While such discussions are part of the necessary continuous improvement of clinical research, Woodcock said, the system could stand to be more organized and less “onerous.”
“As [former FDA commissioner] Rob Califf has pointed out numerous times, most clinical guidelines are not evidence-based,” Woodcock remarked. “They're based on expert opinion because we don't study and treat healthcare as something we can continuously improve by experiment—we treat manufacturing that way, and Google treats advertising that way, but with healthcare, it’s whatever that person was trained with, how much they’ve kept up with, and so forth.”
In the previous part of this series, Woodcock suggested the FDA and other leaders encourage the creation of a national clinical trial “stockpile,” so that patients, researchers, providers, and other important components are at the ready, especially important in the event of the next pandemic. She pointed toward the success of the I-SPY breast cancer research platform rapidly setting up a COVID-19 study in the ICU at a crucial point in the pandemic.
“It takes time but you have to have that capacity and readiness; otherwise, it'll take you years to build up that capacity,” she said.
One helpful shift in the healthcare system mindset, Woodcock suggested, would be if instead of seeing clinical research as outside their realm, they instead viewed it as an important part of care. However, she advised, while clinical researchers could benefit from a stronger connection with healthcare systems and providers, this structure might work best if pharmaceutical firms remained more outside that framework.
“I've always thought we should have independent people running the trial networks who are not associated with pharmaceutical,” she said. “I feel like the drug companies should support the infrastructure development, but I don't think they should run it.”
And, Woodcock remarked, even if physicians and healthcare executives are given a part to play in an improved trial infrastructure, clinical research professionals will still be leading the way.
“The clinical researcher won’t be left out of this new equation; they’re the experts in how to evaluate new interventions, design trials, analyze the results,” she said.

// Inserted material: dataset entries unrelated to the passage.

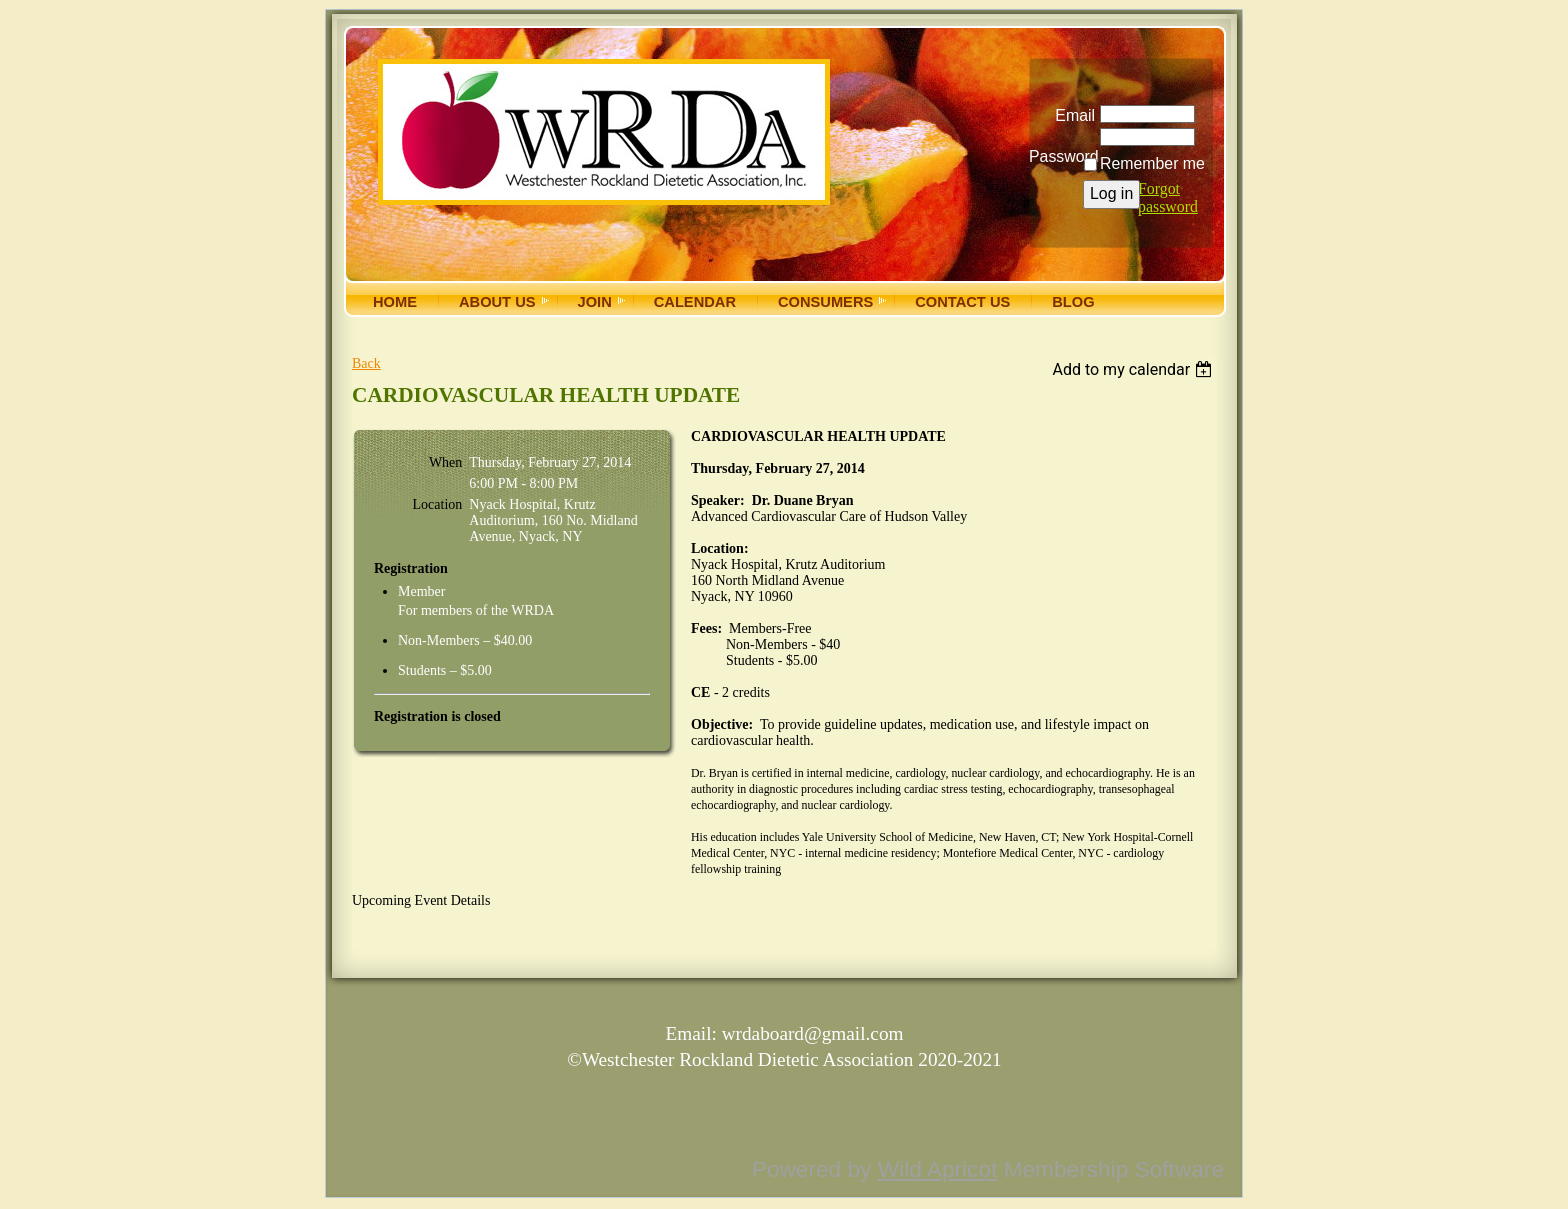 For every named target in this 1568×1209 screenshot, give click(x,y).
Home (395, 302)
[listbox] (1134, 369)
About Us (497, 302)
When (445, 462)
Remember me (1152, 163)
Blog (1073, 302)
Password (1062, 149)
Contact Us (962, 302)
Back (366, 363)
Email (1070, 115)
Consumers (825, 302)
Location (438, 504)
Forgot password (1168, 197)
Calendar (695, 302)
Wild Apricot (938, 1169)
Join (595, 302)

And, Woodcock said, it’s important to build awareness among the public of clinical trials and the vital role they play in the equation so that they (for example) can be involved earlier in the process if another pandemic strikes.
“If the community hasn’t been part of research and don’t feel they’re a part of the research enterprise, how likely are they to pick up on these new innovations?” she said. “That’s why having patients and community clinicians engaged in the research enterprise will help in bringing those two things back together. It’s much better to have the community, both the patients and their caregivers, participate in the research, so that they have ownership.”